→ **EXERCISE DESCRIPTION**
For the word "order", find each line in the entries where it occurs and copy that line.

→ **DATA SECTION**
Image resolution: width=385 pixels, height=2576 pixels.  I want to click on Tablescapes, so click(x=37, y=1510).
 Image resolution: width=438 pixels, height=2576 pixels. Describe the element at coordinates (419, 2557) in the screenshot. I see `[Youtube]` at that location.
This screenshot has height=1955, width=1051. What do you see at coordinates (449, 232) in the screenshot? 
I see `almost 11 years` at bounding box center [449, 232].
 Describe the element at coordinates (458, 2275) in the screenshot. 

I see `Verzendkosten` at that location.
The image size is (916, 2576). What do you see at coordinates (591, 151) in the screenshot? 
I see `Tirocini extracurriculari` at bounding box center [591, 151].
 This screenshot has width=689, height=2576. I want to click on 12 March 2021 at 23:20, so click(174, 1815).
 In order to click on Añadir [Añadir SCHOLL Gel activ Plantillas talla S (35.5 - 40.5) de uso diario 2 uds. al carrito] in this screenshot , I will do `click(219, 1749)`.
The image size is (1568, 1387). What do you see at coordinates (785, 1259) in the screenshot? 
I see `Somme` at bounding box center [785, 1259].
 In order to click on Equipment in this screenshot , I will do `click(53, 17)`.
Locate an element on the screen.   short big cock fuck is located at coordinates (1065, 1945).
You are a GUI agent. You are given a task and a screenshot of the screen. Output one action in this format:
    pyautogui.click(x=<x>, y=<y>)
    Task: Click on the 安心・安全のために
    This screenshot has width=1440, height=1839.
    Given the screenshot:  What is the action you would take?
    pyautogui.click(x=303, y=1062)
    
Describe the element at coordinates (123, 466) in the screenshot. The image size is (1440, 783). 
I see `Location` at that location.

→ **OUTPUT OF THE EXERCISE**
 In order to click on Añadir [Añadir SCHOLL Gel activ Plantillas talla S (35.5 - 40.5) de uso diario 2 uds. al carrito] in this screenshot , I will do `click(219, 1749)`.
 In order to click on Equipment in this screenshot , I will do `click(53, 17)`.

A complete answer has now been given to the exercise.